Many business who leverage social media struggle to determine how to make their content more engaging. I would encourage you to reflect on your own personal social media habits in order to understand the prospects and clients you would like to engage. When you are scrolling through LinkedIn, do you often stop and read the posts that are four paragraphs long or the posts with an image containing a stat or quote? Visual content is 40 times more likely to be shared on social media than other types of content, add visuals to yours posts as often as possible.

3. Leverage your company profiles as an extension of your brand.

71 percent of people are likely to buy a product after a good experience on social media. By engaging with prospects on social media and sharing relevant content, you are creating more opportunities to engage with your brand prior to them even purchasing your services or products. Sharing content via social media is beneficial in all steps of the financial planning process — from attracting prospect to converting them to clients and continuing to delight and educate them after they begin working with you.
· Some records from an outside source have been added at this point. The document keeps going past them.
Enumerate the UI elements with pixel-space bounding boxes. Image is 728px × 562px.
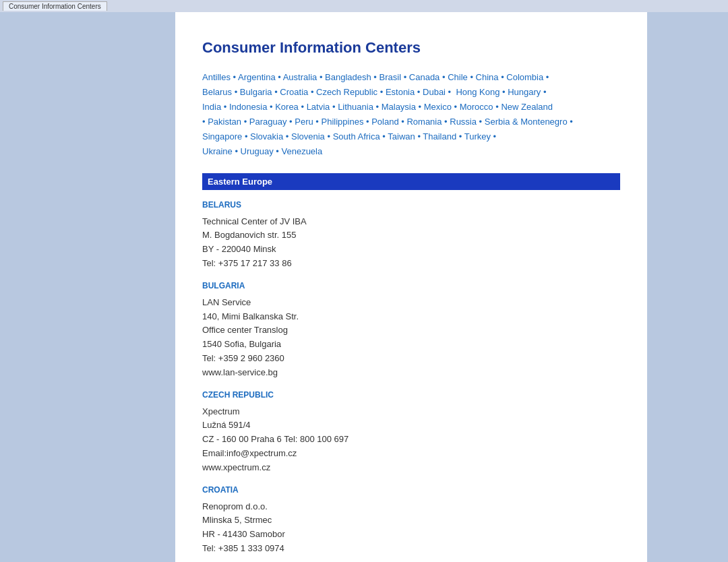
link-russia[interactable]: Russia: [450, 117, 477, 127]
belarus-line-2: M. Bogdanovich str. 155: [202, 230, 296, 240]
link-hungary[interactable]: Hungary: [508, 87, 541, 97]
country-info-czech-republic: Xpectrum Lužná 591/4 CZ - 160 00 Praha 6…: [202, 405, 620, 475]
link-slovakia[interactable]: Slovakia: [250, 131, 283, 142]
country-info-croatia: Renoprom d.o.o. Mlinska 5, Strmec HR - 4…: [202, 500, 620, 556]
link-india[interactable]: India: [202, 102, 221, 112]
belarus-line-3: BY - 220040 Minsk: [202, 244, 276, 254]
bulgaria-line-2: 140, Mimi Balkanska Str.: [202, 311, 299, 321]
left-sidebar: [0, 12, 175, 562]
link-antilles[interactable]: Antilles: [202, 72, 231, 82]
link-uruguay[interactable]: Uruguay: [241, 146, 274, 156]
link-colombia[interactable]: Colombia: [506, 72, 543, 82]
link-belarus[interactable]: Belarus: [202, 87, 232, 97]
link-mexico[interactable]: Mexico: [424, 102, 452, 112]
main-layout: Consumer Information Centers Antilles • …: [0, 12, 728, 562]
link-brasil[interactable]: Brasil: [380, 72, 402, 82]
link-philippines[interactable]: Philippines: [322, 117, 364, 127]
eastern-europe-header: Eastern Europe: [202, 173, 620, 190]
link-pakistan[interactable]: Pakistan: [208, 117, 241, 127]
link-peru[interactable]: Peru: [295, 117, 313, 127]
country-name-croatia: CROATIA: [202, 485, 620, 495]
link-venezuela[interactable]: Venezuela: [282, 146, 323, 156]
link-malaysia[interactable]: Malaysia: [382, 102, 416, 112]
croatia-line-1: Renoprom d.o.o.: [202, 501, 268, 511]
czech-line-5: www.xpectrum.cz: [202, 462, 270, 472]
czech-line-4: Email:info@xpectrum.cz: [202, 448, 297, 458]
link-argentina[interactable]: Argentina: [238, 72, 276, 82]
czech-line-2: Lužná 591/4: [202, 420, 251, 430]
link-bulgaria[interactable]: Bulgaria: [240, 87, 272, 97]
link-poland[interactable]: Poland: [371, 117, 398, 127]
link-canada[interactable]: Canada: [409, 72, 440, 82]
link-latvia[interactable]: Latvia: [307, 102, 330, 112]
country-name-bulgaria: BULGARIA: [202, 281, 620, 290]
browser-tab[interactable]: Consumer Information Centers: [3, 1, 107, 11]
link-czech-republic[interactable]: Czech Republic: [316, 87, 377, 97]
link-turkey[interactable]: Turkey: [464, 131, 491, 142]
link-south-africa[interactable]: South Africa: [333, 131, 380, 142]
right-sidebar: [647, 12, 728, 562]
link-lithuania[interactable]: Lithuania: [338, 102, 373, 112]
link-dubai[interactable]: Dubai: [423, 87, 446, 97]
link-singapore[interactable]: Singapore: [202, 131, 242, 142]
link-paraguay[interactable]: Paraguay: [249, 117, 287, 127]
bulgaria-line-1: LAN Service: [202, 297, 251, 307]
croatia-line-3: HR - 41430 Samobor: [202, 529, 285, 539]
country-name-czech-republic: CZECH REPUBLIC: [202, 390, 620, 400]
link-australia[interactable]: Australia: [283, 72, 317, 82]
link-romania[interactable]: Romania: [406, 117, 442, 127]
page-title: Consumer Information Centers: [202, 39, 620, 57]
link-serbia-montenegro[interactable]: Serbia & Montenegro: [485, 117, 568, 127]
link-new-zealand[interactable]: New Zealand: [501, 102, 553, 112]
country-info-belarus: Technical Center of JV IBA M. Bogdanovic…: [202, 215, 620, 271]
croatia-line-4: Tel: +385 1 333 0974: [202, 543, 284, 553]
link-indonesia[interactable]: Indonesia: [229, 102, 267, 112]
country-name-belarus: BELARUS: [202, 200, 620, 210]
content-area: Consumer Information Centers Antilles • …: [175, 12, 647, 562]
link-slovenia[interactable]: Slovenia: [291, 131, 325, 142]
country-info-bulgaria: LAN Service 140, Mimi Balkanska Str. Off…: [202, 296, 620, 380]
link-china[interactable]: China: [476, 72, 499, 82]
link-chile[interactable]: Chile: [448, 72, 468, 82]
link-thailand[interactable]: Thailand: [423, 131, 456, 142]
link-bangladesh[interactable]: Bangladesh: [325, 72, 371, 82]
browser-tab-bar: Consumer Information Centers: [0, 0, 728, 12]
bulgaria-line-3: Office center Translog: [202, 325, 288, 335]
belarus-line-4: Tel: +375 17 217 33 86: [202, 258, 292, 268]
link-taiwan[interactable]: Taiwan: [388, 131, 415, 142]
bulgaria-line-4: 1540 Sofia, Bulgaria: [202, 339, 281, 349]
link-morocco[interactable]: Morocco: [460, 102, 493, 112]
belarus-line-1: Technical Center of JV IBA: [202, 216, 307, 226]
link-hong-kong[interactable]: Hong Kong: [456, 87, 499, 97]
links-section: Antilles • Argentina • Australia • Bangl…: [202, 70, 620, 160]
link-ukraine[interactable]: Ukraine: [202, 146, 233, 156]
bulgaria-line-6: www.lan-service.bg: [202, 367, 278, 377]
link-korea[interactable]: Korea: [275, 102, 299, 112]
czech-line-3: CZ - 160 00 Praha 6 Tel: 800 100 697: [202, 434, 348, 444]
link-croatia[interactable]: Croatia: [280, 87, 308, 97]
bulgaria-line-5: Tel: +359 2 960 2360: [202, 353, 284, 363]
czech-line-1: Xpectrum: [202, 406, 240, 416]
croatia-line-2: Mlinska 5, Strmec: [202, 515, 272, 525]
link-estonia[interactable]: Estonia: [386, 87, 415, 97]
When people engage with posts you published on social media and follow a link to your website, they should experience a similar look and tone as the content on your social media platforms. If the experience following your social media posts is too dissimilar from your website or in-person experience, the prospect or client may begin to view you as disingenuous and cease communication. No matter what way clients or prospects are engaging with you, however, they must have a consistent experience.

4. Run contests or offer incentives for engaging with your brand.
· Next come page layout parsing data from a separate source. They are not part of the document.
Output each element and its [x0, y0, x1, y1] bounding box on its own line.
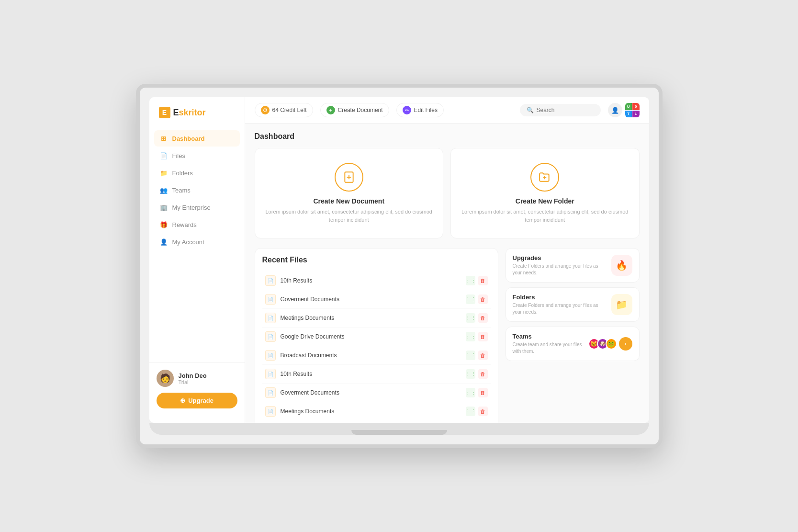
teams-icon: 👥: [160, 186, 168, 194]
search-box[interactable]: 🔍: [520, 104, 601, 116]
sidebar-item-account[interactable]: 👤 My Account: [154, 234, 240, 250]
create-document-button[interactable]: + Create Document: [320, 103, 389, 117]
logo-icon: E: [159, 107, 170, 118]
file-delete-1[interactable]: 🗑: [478, 294, 488, 304]
file-move-0[interactable]: ⋮⋮: [466, 276, 475, 285]
file-item-3: 📄 Google Drive Documents ⋮⋮ 🗑: [262, 328, 491, 346]
file-delete-2[interactable]: 🗑: [478, 313, 488, 323]
account-icon: 👤: [160, 238, 168, 246]
file-item-6: 📄 Goverment Documents ⋮⋮ 🗑: [262, 384, 491, 402]
folders-icon: 📁: [160, 169, 168, 177]
file-move-6[interactable]: ⋮⋮: [466, 388, 475, 397]
sidebar-item-files[interactable]: 📄 Files: [154, 147, 240, 164]
create-doc-card-icon: [335, 163, 363, 192]
upgrades-card-icon: 🔥: [611, 255, 632, 276]
file-delete-0[interactable]: 🗑: [478, 276, 488, 285]
file-move-2[interactable]: ⋮⋮: [466, 313, 475, 323]
sidebar-label-dashboard: Dashboard: [172, 135, 205, 142]
user-details: John Deo Trial: [179, 372, 207, 385]
file-name-2: Meetings Documents: [281, 315, 461, 321]
upgrades-card[interactable]: Upgrades Create Folders and arrange your…: [506, 248, 640, 283]
folders-card-desc: Create Folders and arrange your files as…: [513, 302, 607, 316]
file-delete-5[interactable]: 🗑: [478, 369, 488, 379]
sidebar-label-files: Files: [172, 152, 185, 159]
credit-label: 64 Credit Left: [272, 107, 307, 113]
sidebar-item-teams[interactable]: 👥 Teams: [154, 182, 240, 198]
rewards-icon: 🎁: [160, 221, 168, 228]
sidebar-label-folders: Folders: [172, 170, 193, 177]
create-document-card[interactable]: Create New Document Lorem ipsum dolor si…: [255, 148, 444, 238]
file-move-5[interactable]: ⋮⋮: [466, 369, 475, 379]
credit-icon: ⏱: [261, 106, 270, 114]
teams-card[interactable]: Teams Create team and share your files w…: [506, 327, 640, 361]
folders-card-text: Folders Create Folders and arrange your …: [513, 294, 607, 316]
file-delete-7[interactable]: 🗑: [478, 407, 488, 416]
file-icon-4: 📄: [265, 350, 276, 361]
file-actions-3: ⋮⋮ 🗑: [466, 332, 488, 341]
create-doc-card-title: Create New Document: [313, 197, 384, 205]
topbar: ⏱ 64 Credit Left + Create Document ✏ Edi…: [245, 97, 649, 124]
sidebar-label-enterprise: My Enterprise: [172, 204, 211, 211]
user-info: 🧑 John Deo Trial: [157, 370, 237, 387]
user-icon-button[interactable]: 👤: [608, 103, 622, 117]
recent-files-panel: Recent Files 📄 10th Results ⋮⋮ 🗑 📄 Gover…: [255, 248, 498, 423]
file-move-4[interactable]: ⋮⋮: [466, 351, 475, 360]
edit-files-icon: ✏: [403, 106, 411, 114]
dashboard-body: Dashboard Create New Document: [245, 124, 649, 423]
upgrade-icon: ⊕: [180, 397, 185, 404]
create-folder-card[interactable]: Create New Folder Lorem ipsum dolor sit …: [450, 148, 640, 238]
file-icon-5: 📄: [265, 369, 276, 379]
file-item-4: 📄 Broadcast Documents ⋮⋮ 🗑: [262, 346, 491, 365]
file-move-1[interactable]: ⋮⋮: [466, 294, 475, 304]
search-input[interactable]: [537, 107, 594, 113]
sidebar-item-enterprise[interactable]: 🏢 My Enterprise: [154, 199, 240, 215]
sidebar: E Eskritor ⊞ Dashboard 📄 Files 📁 Folders: [149, 97, 245, 423]
create-doc-icon: +: [326, 106, 335, 114]
recent-files-title: Recent Files: [262, 256, 491, 264]
file-item-1: 📄 Goverment Documents ⋮⋮ 🗑: [262, 290, 491, 309]
file-move-3[interactable]: ⋮⋮: [466, 332, 475, 341]
edit-files-label: Edit Files: [414, 107, 438, 113]
file-move-7[interactable]: ⋮⋮: [466, 407, 475, 416]
sidebar-nav: ⊞ Dashboard 📄 Files 📁 Folders 👥 Teams: [149, 130, 245, 362]
file-item-5: 📄 10th Results ⋮⋮ 🗑: [262, 365, 491, 384]
upgrade-label: Upgrade: [188, 397, 214, 404]
upgrade-button[interactable]: ⊕ Upgrade: [157, 393, 237, 408]
edit-files-button[interactable]: ✏ Edit Files: [396, 103, 444, 117]
user-plan: Trial: [179, 379, 207, 385]
file-delete-4[interactable]: 🗑: [478, 351, 488, 360]
file-name-5: 10th Results: [281, 371, 461, 377]
file-icon-1: 📄: [265, 294, 276, 305]
file-delete-6[interactable]: 🗑: [478, 388, 488, 397]
file-item-7: 📄 Meetings Documents ⋮⋮ 🗑: [262, 402, 491, 420]
file-actions-1: ⋮⋮ 🗑: [466, 294, 488, 304]
sidebar-label-account: My Account: [172, 238, 204, 246]
action-cards: Create New Document Lorem ipsum dolor si…: [255, 148, 640, 238]
enterprise-icon: 🏢: [160, 204, 168, 211]
sidebar-item-folders[interactable]: 📁 Folders: [154, 165, 240, 181]
avatar: 🧑: [157, 370, 174, 387]
file-delete-3[interactable]: 🗑: [478, 332, 488, 341]
sidebar-item-dashboard[interactable]: ⊞ Dashboard: [154, 130, 240, 147]
file-name-6: Goverment Documents: [281, 389, 461, 396]
file-name-7: Meetings Documents: [281, 408, 461, 415]
create-doc-card-desc: Lorem ipsum dolor sit amet, consectetur …: [265, 208, 434, 224]
file-name-0: 10th Results: [281, 277, 461, 284]
file-actions-0: ⋮⋮ 🗑: [466, 276, 488, 285]
teams-arrow-icon[interactable]: ›: [619, 337, 632, 351]
logo: E Eskritor: [149, 107, 245, 130]
sidebar-label-teams: Teams: [172, 187, 191, 194]
file-actions-5: ⋮⋮ 🗑: [466, 369, 488, 379]
folders-card[interactable]: Folders Create Folders and arrange your …: [506, 287, 640, 322]
logo-text: Eskritor: [173, 108, 206, 118]
create-doc-label: Create Document: [338, 107, 383, 113]
credit-badge: ⏱ 64 Credit Left: [255, 103, 313, 117]
tls-cell-1: 0: [632, 103, 640, 110]
sidebar-label-rewards: Rewards: [172, 221, 197, 228]
file-icon-3: 📄: [265, 331, 276, 342]
upgrades-card-desc: Create Folders and arrange your files as…: [513, 263, 607, 276]
sidebar-item-rewards[interactable]: 🎁 Rewards: [154, 216, 240, 233]
file-icon-0: 📄: [265, 275, 276, 286]
folders-card-title: Folders: [513, 294, 607, 301]
tls-icon[interactable]: U0TL: [625, 103, 640, 117]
Once you have created a consistent brand experience on your social media pages, contents and incentives can help you increase engagement and gain feedback. 61 percent of social networkers are willing to give feedback on brands and products, so do not be afraid to leverage this tactic. Whether they have positive or negative feedback, it is beneficial in building an effective presence on social media.

Depending on your audience, you may want to provide different content or reasons to engage with your brand. According to Sprout Social, there is often a generational difference in what people are seeking from your brand on social media:

  • 60 percent of Baby Boomers are looking for promotions on social
  • 70 percent of Generation X will likely purchase something from a brand they follow
  • 30 percent of Millennials engage with a brand on social at least once a month

Running contests or offering incentives such as discounts or giveaways can be a great way to engage your audience and offer another positive brand experience to your audience. You can even consider partnering with local business and organizations on contests to show your commitment to the community.

5. Actively participate in conversations relevant to your prospects and clients.

It is not enough to simply publish content or information about your business, products, and services. You must seek out and actively participate in discussions on social media in order to gain added attention. This strategy can help you develop thought leadership status in the community on a given topic, discover prospects who may have otherwise gone unnoticed, and demonstrate that you are not simply on social media to sell but to engage.

Follow trending hashtags related to financial planning, personal finance, banking, FinTech, student loans, retirement, or a plethora of other financial decisions your prospects may be facing. Answer questions and provide helpful resources and you may just find yourself with some new followers — or new clients.

By 2020, customers will manage 85 percent of their relationship with an enterprise without interacting with a human; therefore, a strong social media presence is becoming more beneficial not only to enterprises but also regional banks, independent advisors, and financial services brands around the globe. Use these tips to start enhancing your social media presence and growing your book of business.